A three-judge panel of the 9th U.S. Circuit Court of Appeals ruled that Montana's law prohibiting political robocalls — recorded phone messages that advocate for a candidate or seek information for a political campaign — is a violation of the First Amendment's free-speech protections.
The court has previously upheld other state laws that regulate robocalls, such as those that aim to protect consumers from scams, but those laws were based on how robocalls are made and not on what they say, the judges said.
"In particular, prohibiting political robocalls strikes at the heart of the First Amendment," Judge Richard Paez wrote in the opinion.
Unless an appeal changes the outcome, the ruling to restrict political robocalls based on content alone applies across the nine Western states within the 9th Circuit's jurisdiction. It's also in line with other court decisions across the nation, including an opinion by the 4th Circuit, which oversees four mid-Atlantic states and struck down a similar South Carolina law in 2015.
District courts in Wyoming and Arkansas also have found political robocall laws in those states unconstitutional. The 7th Circuit, which covers three Midwestern states, upheld an Indiana anti-robocall law in 2017, but that court ruled Indiana's statute did not discriminate by content — the law regulated who may be called, not the message.
Debra Bernard, a partner with the law firm Perkins Coie who last year wrote an article on political robocalls for the National Law Journal , said the U.S. Supreme Court may want to weigh in on the issue in the future, given the important constitutional question it addresses.
"Any restrictions on political speech must be carefully scrutinized as such speech is one of the pillars of our democracy," she said.
Montana passed its anti-robocall law in 1991, the same year the federal Telephone Consumer Protection Act became effective. The federal law bars political robocalls to mobile devices without prior consent, but it does allow them to landline phones, according to the Federal Communications Commission.
The Montana law, by contrast, called for a $2,500 fine for robocalls that are related to a political campaign, as well as calls that aim to sell a good or service, solicit information or gather data.
A Michigan-based company called Victory Processing sued, saying it wanted to use robocalls to engage in political speech in Montana in the future but the law unconstitutionally limited its speech.
State attorneys defended the law as protecting Montana residents' privacy and tranquility. The law isn't an outright ban of robocalls, but requires a live operator to first announce the topic of the robocall, state officials argued.

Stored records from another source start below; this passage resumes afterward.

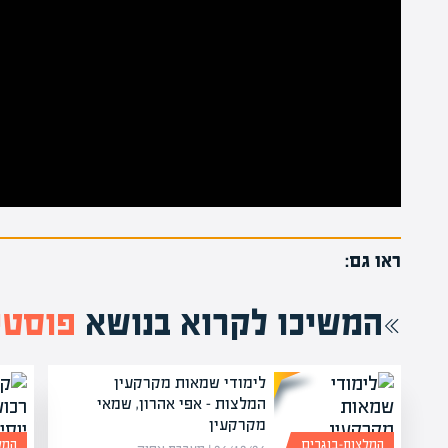
ראו גם:
המשיכו לקרוא בנושא
פוסטי
לימודי שמאות מקרקעין
המלצות – אפי אהרון, שמאי
מקרקעין
המלצות-בוגרים
המל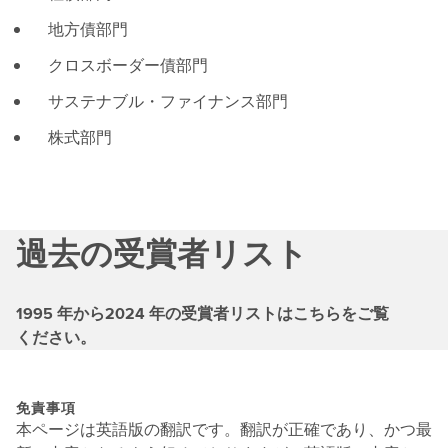
地方債部門
クロスボーダー債部門
サステナブル・ファイナンス部門
株式部門
過去の受賞者リスト
1995 年から2024 年の受賞者リストはこちらをご覧
ください。
免責事項
本ページは英語版の翻訳です。翻訳が正確であり、かつ最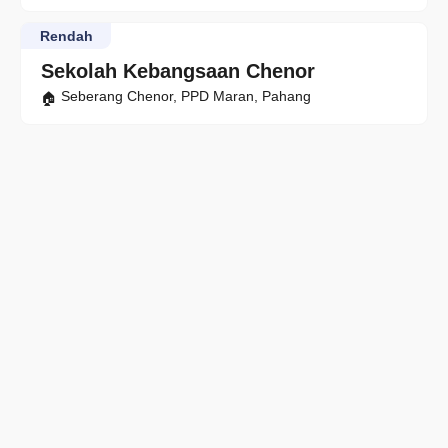
Rendah
Sekolah Kebangsaan Chenor
Seberang Chenor, PPD Maran, Pahang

A district judge ruled in favor of the law last year. But the 9th Circuit panel reversed that decision.
The judges disagreed with the state's contention that the law doesn't discriminate against political calls because it outlines every conceivable subject of robocall. The law doesn't ban charitable solicitations, for example, Paez wrote.

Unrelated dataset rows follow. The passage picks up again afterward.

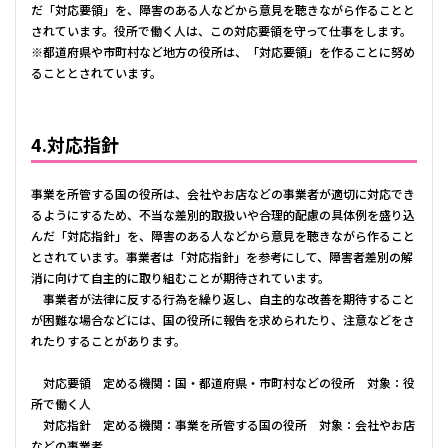
だ「対応要領」を、障害のある人などから意見を聴きながら作ることと
されています。役所で働く人は、この対応要領を守って仕事をします。
※都道府県や市町村など地方の役所は、「対応要領」を作ることに努め
ることとされています。
4.対応指針
事業を所管する国の役所は、会社やお店などの事業者が適切に対応でき
るようにするため、不当な差別的取扱いや合理的配慮の具体例を盛り込
んだ「対応指針」を、障害のある人などから意見を聴きながら作ること
とされています。事業者は「対応指針」を参考にして、障害者差別の解
消に向けて自主的に取り組むことが期待されています。
事業者が法律に反する行為を繰り返し、自主的な改善を期待すること
が困難な場合などには、国の役所に報告を求められたり、注意などをさ
れたりすることがあります。
対応要領 定める機関：国・都道府県・市町村などの役所 対象：役
所で働く人
対応指針 定める機関：事業を所管する国の役所 対象：会社やお店
などの事業者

"Montana has offered no reason why, for example, an automated fundraising call from a political campaign is inherently more intrusive than a similar automated fundraising call from an apolitical nonprofit entity — both would tie up phone lines and answering machines in the exact same manner," the judge wrote.
Montana Attorney General Tim Fox said he was disappointed by the decision and that he vigorously defends Montana's robocall restrictions.
"My staff and I will fully review this decision and determine if there's an appeal path going forward, or if Montana's Legislature may need to address statutory issues during its next session," he said.
The ruling means Montana voters may receive more automated calls as the 2020 elections approach. Montana Commissioner of Political Practices Jess Mangan said the state's campaign finance laws apply to robocalls, and political committees will have to have attribution in the calls and report their spending on them.